Team Sky recently spent a lot of time involving everyone in the whole organisation, from Chris Froome, to the mechanics, to the chef, to the bus driver, etc talking through every aspect of their culture, and which parts are good and contribute to their success, which are bad and should be stopped, and so on. The outcome was a ‘code’ by which they live, giving them the optimum environment for success. So, what is this ‘code’, and how might it translate to your team/organisation?
This is the principle that taking ownership of things for yourself, is key to human success. Giving power and control to the athletes and people in their organisation makes them feel empowered, and helps get the best out of themselves. Even in circumstances where some of their athletes give that control immediately to their coach, the athlete has bought more into the training, race schedule etc, as they have been empowered to give the control to the coach.
This piece of the ‘code’ is that working in a team environment creates the optimal environment for success/productivity. The belief must be that the team is made up of people, including your ‘self’, and that your role is crucial to the overall success. Fran spoke of how no single member of Team Sky is bigger than the team itself. If that is the case, you won’t have winning behaviours. At Team Sky, they will select a slightly less well performing athlete/member of staff who is ‘all in’ for the team, over somebody performing at a higher level who is out for themselves.

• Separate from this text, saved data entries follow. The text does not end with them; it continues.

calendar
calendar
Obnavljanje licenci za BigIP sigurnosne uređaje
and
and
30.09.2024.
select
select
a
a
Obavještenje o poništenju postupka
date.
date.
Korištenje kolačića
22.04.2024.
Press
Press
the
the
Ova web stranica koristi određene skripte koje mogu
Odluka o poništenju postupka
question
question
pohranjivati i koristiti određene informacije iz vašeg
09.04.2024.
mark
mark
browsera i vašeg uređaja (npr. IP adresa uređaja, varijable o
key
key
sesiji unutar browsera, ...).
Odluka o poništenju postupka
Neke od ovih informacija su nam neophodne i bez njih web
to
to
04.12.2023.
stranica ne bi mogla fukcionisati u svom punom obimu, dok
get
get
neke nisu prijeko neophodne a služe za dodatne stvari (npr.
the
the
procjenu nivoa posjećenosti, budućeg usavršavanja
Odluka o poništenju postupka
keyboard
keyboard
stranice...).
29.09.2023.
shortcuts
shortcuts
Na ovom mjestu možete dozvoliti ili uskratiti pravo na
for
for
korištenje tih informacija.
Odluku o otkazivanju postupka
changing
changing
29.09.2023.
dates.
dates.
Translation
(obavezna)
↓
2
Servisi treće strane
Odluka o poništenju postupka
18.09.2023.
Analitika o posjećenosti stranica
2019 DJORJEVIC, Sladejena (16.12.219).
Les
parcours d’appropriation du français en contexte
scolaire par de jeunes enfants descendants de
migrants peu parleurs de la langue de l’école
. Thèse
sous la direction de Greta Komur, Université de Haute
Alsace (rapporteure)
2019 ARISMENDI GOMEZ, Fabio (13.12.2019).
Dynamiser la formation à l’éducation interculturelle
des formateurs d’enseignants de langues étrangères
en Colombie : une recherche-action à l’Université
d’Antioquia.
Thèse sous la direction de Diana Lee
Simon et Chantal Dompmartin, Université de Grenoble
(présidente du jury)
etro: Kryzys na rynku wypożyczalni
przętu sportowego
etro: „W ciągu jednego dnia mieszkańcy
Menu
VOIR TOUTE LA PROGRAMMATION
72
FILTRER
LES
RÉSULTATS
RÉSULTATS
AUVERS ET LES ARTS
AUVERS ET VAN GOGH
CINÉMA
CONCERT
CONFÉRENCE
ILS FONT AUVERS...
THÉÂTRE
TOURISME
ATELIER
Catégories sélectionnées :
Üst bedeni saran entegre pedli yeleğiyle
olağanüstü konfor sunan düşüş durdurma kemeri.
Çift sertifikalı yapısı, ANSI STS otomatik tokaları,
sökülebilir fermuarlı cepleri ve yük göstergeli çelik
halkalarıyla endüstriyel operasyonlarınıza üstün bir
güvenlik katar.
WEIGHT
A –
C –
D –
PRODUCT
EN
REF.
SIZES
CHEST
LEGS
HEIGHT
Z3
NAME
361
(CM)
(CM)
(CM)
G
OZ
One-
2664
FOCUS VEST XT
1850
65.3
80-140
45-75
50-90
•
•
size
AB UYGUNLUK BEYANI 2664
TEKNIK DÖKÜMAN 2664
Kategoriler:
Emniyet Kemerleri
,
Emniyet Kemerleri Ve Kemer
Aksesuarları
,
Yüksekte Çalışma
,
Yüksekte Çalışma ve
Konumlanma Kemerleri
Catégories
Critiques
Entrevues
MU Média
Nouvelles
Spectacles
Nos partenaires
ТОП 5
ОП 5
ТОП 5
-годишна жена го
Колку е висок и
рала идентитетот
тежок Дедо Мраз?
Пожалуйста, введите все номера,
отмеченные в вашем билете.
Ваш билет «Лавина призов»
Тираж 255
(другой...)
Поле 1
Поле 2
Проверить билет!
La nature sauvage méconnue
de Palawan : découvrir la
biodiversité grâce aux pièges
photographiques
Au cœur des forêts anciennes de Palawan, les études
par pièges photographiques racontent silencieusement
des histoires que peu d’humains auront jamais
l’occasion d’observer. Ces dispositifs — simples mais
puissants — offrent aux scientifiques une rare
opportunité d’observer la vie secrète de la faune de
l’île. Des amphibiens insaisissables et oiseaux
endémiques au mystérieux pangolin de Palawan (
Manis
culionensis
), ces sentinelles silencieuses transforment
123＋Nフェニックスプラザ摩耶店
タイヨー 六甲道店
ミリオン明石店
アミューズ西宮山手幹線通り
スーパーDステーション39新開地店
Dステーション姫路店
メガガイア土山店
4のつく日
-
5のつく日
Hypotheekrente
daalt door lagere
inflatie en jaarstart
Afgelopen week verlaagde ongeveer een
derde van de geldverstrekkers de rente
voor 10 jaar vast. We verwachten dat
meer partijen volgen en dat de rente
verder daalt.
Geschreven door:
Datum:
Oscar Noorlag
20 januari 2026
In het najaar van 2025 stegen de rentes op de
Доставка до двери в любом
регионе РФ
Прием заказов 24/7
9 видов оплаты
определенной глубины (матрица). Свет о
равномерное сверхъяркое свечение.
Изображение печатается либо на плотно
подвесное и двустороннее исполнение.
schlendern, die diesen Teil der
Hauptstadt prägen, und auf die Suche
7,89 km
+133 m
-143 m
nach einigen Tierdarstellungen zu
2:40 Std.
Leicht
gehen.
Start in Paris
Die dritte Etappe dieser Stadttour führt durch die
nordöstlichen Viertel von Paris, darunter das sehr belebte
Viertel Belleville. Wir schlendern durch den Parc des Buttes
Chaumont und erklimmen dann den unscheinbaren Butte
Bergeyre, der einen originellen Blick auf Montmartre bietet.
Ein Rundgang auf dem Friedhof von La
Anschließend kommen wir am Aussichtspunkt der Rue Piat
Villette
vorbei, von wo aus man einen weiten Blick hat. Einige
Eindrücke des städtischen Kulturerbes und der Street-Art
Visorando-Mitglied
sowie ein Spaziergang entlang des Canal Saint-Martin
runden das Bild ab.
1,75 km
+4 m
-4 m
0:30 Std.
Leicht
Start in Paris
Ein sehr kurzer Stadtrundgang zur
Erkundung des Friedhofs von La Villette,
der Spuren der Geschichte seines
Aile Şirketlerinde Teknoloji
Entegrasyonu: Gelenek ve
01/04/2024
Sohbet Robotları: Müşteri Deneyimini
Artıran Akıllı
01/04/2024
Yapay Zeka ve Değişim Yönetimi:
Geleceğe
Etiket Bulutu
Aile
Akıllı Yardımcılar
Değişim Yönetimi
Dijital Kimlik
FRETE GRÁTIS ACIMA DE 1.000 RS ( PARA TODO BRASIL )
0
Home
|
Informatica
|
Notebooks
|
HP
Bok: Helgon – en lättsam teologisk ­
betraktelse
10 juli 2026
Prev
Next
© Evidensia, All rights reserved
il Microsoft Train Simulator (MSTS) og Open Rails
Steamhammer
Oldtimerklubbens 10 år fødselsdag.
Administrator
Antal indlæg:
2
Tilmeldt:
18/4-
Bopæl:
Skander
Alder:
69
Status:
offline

This is the principle that if somebody within the team is doing something that is not contributing to the performance, they shouldn’t be doing it. Team Sky have an ‘Outcome Focus’ where they only start something if they know what the intended outcome is. That way, they can identify the milestones along the way, and track progress against those. Therefore, if you are ever doing something that does not contribute towards achieving those tasks/milestones, you should stop doing it as it is not contributing to the desired outcome.
CONTINUOUS IMPROVEMENT / MARGINAL GAINS
This is possibly the aspect of the Team Sky philosophy/culture you have heard of. The idea is that to have a consistently high performing team, you should be constantly looking at every aspect of what you do, to identify each tiny aspect that could be done slightly better in some way. Everybody could be 1% better at their job tomorrow, if you made that an objective for them. If everybody in your organisation is 1% better tomorrow, the organisation or team as a whole becomes significantly better.
One example from Team Sky is their routine at hotels while competing at races around the world. The Tour de France, Giro d’Italia etc require every team to stay in the same/allocated hotels, some of which are better than others! So, Team Sky have a strict routine of going in to the hotel, stripping out the rooms completely and deep cleaning them, before using the same pillows, sheets, duvets etc as the riders have at home, in their own bed. This helps them to sleep and recover better after each stage of the race. In marginal gains philosophy, does that make them win the race? No. Does it help win the race? Yes. The principle of continuous improvement is to keep looking for these marginal gains.
This is a crucial element of the culture of any winning / high performing team. You may have the best plan in the world, but you need to tell the people in your organisation about it. If your people don’t hear about something, they will assume the worst! That is just human nature. Often Managers or Partners in a business take the view that ‘we don’t have anything to tell them yet, we haven’t made a decision’. Simply tell your team that – it will contribute to a higher performing, more engaged and motivated team in a small way, as they feel informed/empowered. A marginal gain if you like.
To conclude, I think there is a lot that businesses of all types can learn from the Team Sky culture and philosophy. There is no doubt that planning and implementing these values/approaches into the core of your organisation would take time and effort. However, I hope you agree it is worth the investment. It has certainly worked for a start-up cycling team, in an ultra-competitive elite sports environment, who have used these ‘Winning Behaviours’ to dominate on the world stage year after year. If it’s helped them, it’s probably going to help your business too.